Skip to content

The data analysis workflow for the Master's thesis of Sampo Vesanen (University of Helsinki, Department of Geosciences and Geography).

Notifications You must be signed in to change notification settings

sampoves/thesis-data-analysis

Repository files navigation

The data analysis and visualisation workflow of Sampo Vesanen's Master's thesis

This repository contains the data analysis scripts for the Master's thesis of Sampo Vesanen.

Contents

Thesis data analysis overview

This repository contains the scripts written for my University of Helsinki Master's thesis, Parking private cars and spatial accessibility in Helsinki Capital Region – Parking time as a part of the total travel time.

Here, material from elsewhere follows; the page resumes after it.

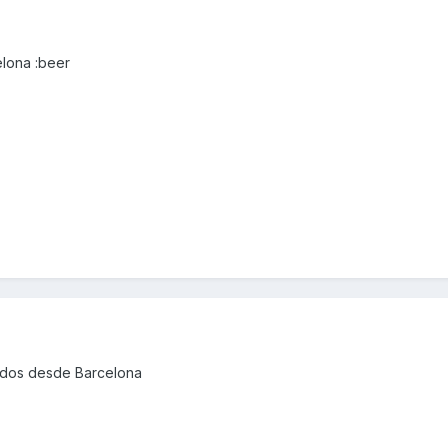
lona :beer
ludos desde Barcelona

The thesis is available as PDF at the Digital Repository of the University of Helsinki: http://urn.fi/URN:NBN:fi:hulib-202010304366

To promote openness and transparency in science, the thesis, its development history, and all of the data analysis is available for viewing here on GitHub. This repository is the landing page, if you will, for all of the separate repositories created for the thesis.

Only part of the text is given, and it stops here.